My legs and arms tuck and roll me across the marble flooring. My hands heave me up from the ground. I lock my thighs around the neck of the first guard I reach. Jerk sideways to throw him off balance. Send him careening into the comrade on his left. Release him.
And I’m on my feet again, barreling forward. One guard turns his gun toward me, slow, slow, slow, and I whip my knee up, strike his chin. The impact snaps his neck and rips his internal neural wiring in half. I see it through my enhanced eyes. Peer through his flesh to watch the filaments shear apart, along with the fragile cording of his spine.
He’s dead before his helmet-covered head hits the floor.
A sluggish fist swings into view. I duck beneath it. My own hand rockets up, locks around a thick wrist like a steel cuff. I use the man’s momentum against him, kick the underside of his knee to destabilize his stance, and lug him to the right. Into the chest of another guard, whose boots slide out from underneath him. Both men tumble to the floor in a heap of tangled limbs and snagging armor.
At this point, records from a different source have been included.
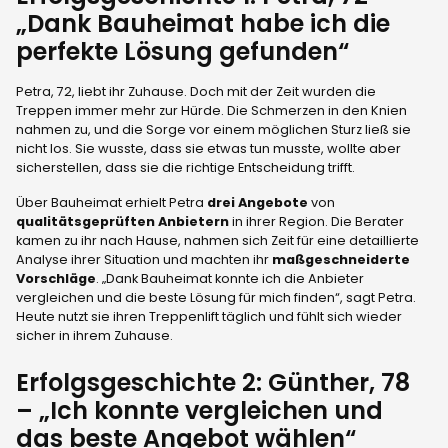
„Dank Bauheimat habe ich die
perfekte Lösung gefunden“
Petra, 72, liebt ihr Zuhause. Doch mit der Zeit wurden die
Treppen immer mehr zur Hürde. Die Schmerzen in den Knien
nahmen zu, und die Sorge vor einem möglichen Sturz ließ sie
nicht los. Sie wusste, dass sie etwas tun musste, wollte aber
sicherstellen, dass sie die richtige Entscheidung trifft.
Über Bauheimat erhielt Petra
drei Angebote
von
qualitätsgeprüften Anbietern
in ihrer Region. Die Berater
kamen zu ihr nach Hause, nahmen sich Zeit für eine detaillierte
Analyse ihrer Situation und machten ihr
maßgeschneiderte
Vorschläge
. „Dank Bauheimat konnte ich die Anbieter
vergleichen und die beste Lösung für mich finden“, sagt Petra.
Heute nutzt sie ihren Treppenlift täglich und fühlt sich wieder
sicher in ihrem Zuhause.
Erfolgsgeschichte 2: Günther, 78
– „Ich konnte vergleichen und
das beste Angebot wählen“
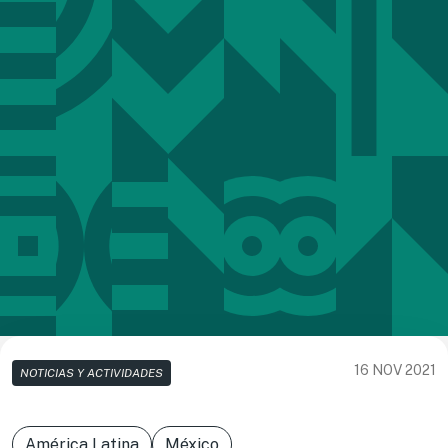
16 NOV 2021
NOTICIAS Y ACTIVIDADES
América Latina
México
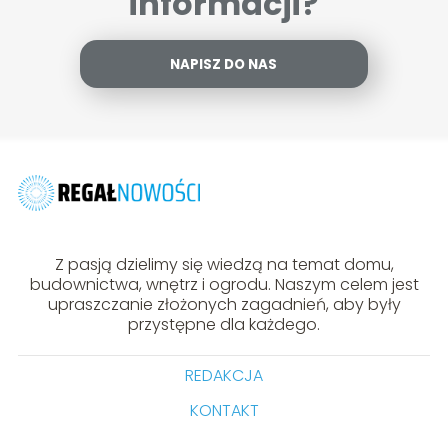
informacji?
NAPISZ DO NAS
Z pasją dzielimy się wiedzą na temat domu,
budownictwa, wnętrz i ogrodu. Naszym celem jest
upraszczanie złożonych zagadnień, aby były
przystępne dla każdego.
REDAKCJA
KONTAKT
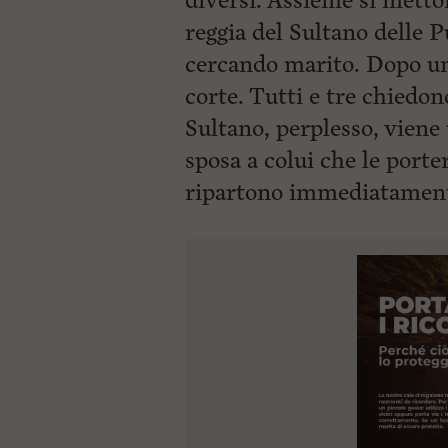
diversi. Assieme si metto
reggia del Sultano delle P
cercando marito. Dopo un
corte. Tutti e tre chiedon
Sultano, perplesso, viene 
sposa a colui che le porter
ripartono immediatamen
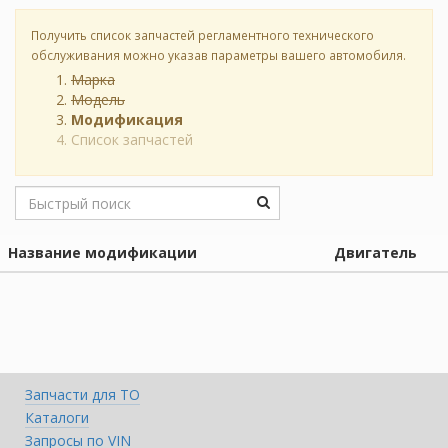
Получить список запчастей регламентного технического
обслуживания можно указав параметры вашего автомобиля.
Марка
Модель
Модификация
Список запчастей
Название модификации
Двигатель
Запчасти для ТО
Каталоги
Запросы по VIN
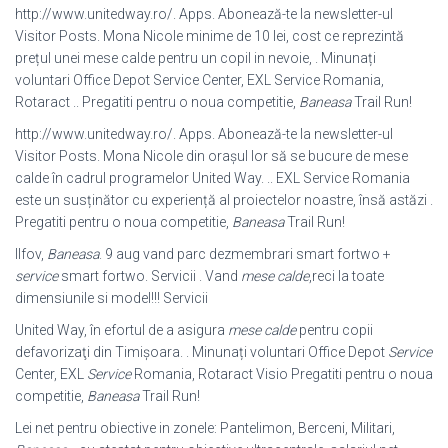
http://www.unitedway.ro/. Apps. Abonează-te la newsletter-ul
Visitor Posts. Mona Nicole minime de 10 lei, cost ce reprezintă
prețul unei mese calde pentru un copil in nevoie, . Minunați
voluntari Office Depot Service Center, EXL Service Romania,
Rotaract .. Pregatiti pentru o noua competitie,
Baneasa
Trail Run!
http://www.unitedway.ro/. Apps. Abonează-te la newsletter-ul
Visitor Posts. Mona Nicole din orașul lor să se bucure de mese
calde în cadrul programelor United Way. .. EXL Service Romania
este un susținător cu experiență al proiectelor noastre, însă astăzi .
Pregatiti pentru o noua competitie,
Baneasa
Trail Run!
Ilfov,
Baneasa
. 9 aug vand parc dezmembrari smart fortwo +
service
smart fortwo. Servicii . Vand
mese calde
,reci la toate
dimensiunile si model!!! Servicii
United Way, în efortul de a asigura
mese calde
pentru copii
defavorizaţi din Timişoara. . Minunați voluntari Office Depot
Service
Center, EXL
Service
Romania, Rotaract Visio Pregatiti pentru o noua
competitie,
Baneasa
Trail Run
!
Lei net pentru obiective in zonele: Pantelimon, Berceni, Militari,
Another contender. This one kicking. I reel back, out of the path of a boot that slams the wall so hard the plaster implodes. I press myself flush against the wall beside the new crater, coil one leg up tight, and lash out. My own kick moves at twice the speed of his and rams into his crotch. The armored cup protecting his genitals shatters inward, and he collapses, gasping, screaming, crying, all at once.
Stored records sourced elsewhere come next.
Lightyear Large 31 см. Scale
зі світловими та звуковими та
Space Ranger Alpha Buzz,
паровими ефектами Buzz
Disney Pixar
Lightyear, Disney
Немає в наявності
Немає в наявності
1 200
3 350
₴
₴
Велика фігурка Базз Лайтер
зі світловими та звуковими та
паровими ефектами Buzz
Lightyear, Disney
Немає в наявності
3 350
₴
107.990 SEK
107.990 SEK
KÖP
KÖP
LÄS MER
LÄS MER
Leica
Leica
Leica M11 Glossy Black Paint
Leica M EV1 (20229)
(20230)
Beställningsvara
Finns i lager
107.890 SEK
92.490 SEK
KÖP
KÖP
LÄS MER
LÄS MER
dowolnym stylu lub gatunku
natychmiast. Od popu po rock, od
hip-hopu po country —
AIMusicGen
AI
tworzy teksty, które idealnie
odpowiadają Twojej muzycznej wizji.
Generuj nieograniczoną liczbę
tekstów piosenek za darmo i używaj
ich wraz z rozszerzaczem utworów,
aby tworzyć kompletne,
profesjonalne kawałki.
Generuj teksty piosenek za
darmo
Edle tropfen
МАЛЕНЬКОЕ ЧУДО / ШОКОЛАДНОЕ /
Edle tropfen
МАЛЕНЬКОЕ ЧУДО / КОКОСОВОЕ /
I hop over his fallen form and proceed.
Two more guards try to clothesline me, create a wall I cannot evade. Their combined bulk is unsurpassable for someone of my size, no matter what level of system overdrive code my PK-8 gear is running. I am a woman, moderate in height and weight and build. They are men born and bred, through selective genetics, to possess the optimal mercenary’s body.
I cannot move them from my path with hands or feet.
So I move them with my mind.
As with the receptionist, I claw my way through their skulls and into the pathways of their brains—brains embedded with filament mappings made to enhance their every skill. Not as easy to reprogram as organic pathways. I’m required to hack the neural cores implanted in their brain stems and alter the chemical makeup of their matter simultaneously. For both men’s systems at the same time. Or I will be stopped by the human wall that blocks my way.
Such an outcome is unacceptable.
So I dive into a hundred billion electric messages, both chemical and manufactured. I rearrange neurotransmitters, tear out the combination of intents that led to the creation of the wall. Replace them with my own commands. Move out of my way.
They fight. They fight hard. Their own neural gear tries its best to repel my intrusion. Deletes my alterations as I create them, storing the guards’ original intentions in backup drives and replicating them as many times as need be.
How irritating.
I attack it. I invade the signal that leads to the tiny processors fused to gray matter. Activate a virus to infect them. Disable the backup drives. Disrupt the continual deletions that allow the cores to disobey me.
All it takes is one instant of triumph for my mental push—MOVE—and the wall crumbles. Both men’s bodies jerk out of my way in response to my command. They fly off in opposite directions and ram the walls, their muscles twitching in their failed attempts to defy me.
The entire mental exchange occurs in 0.84 seconds.
I break the defense line and emerge into an intersection, another ten guards in pursuit of me. Too late. I’ve won.
I reach to my belt and unclip a grenade. A two-ton flash dissolver. Press the lever. Pull the pin. Toss it at the oncoming horde. And run for my life as it explodes in a brilliant flash of white. No sound.
I don’t wait to see what settles. I know what it’ll be. A gaping wound, twenty feet high and twenty feet wide. A void in the middle of the building, perfectly sliced out. And all the guards within the radius—all eighteen of them—will be no more.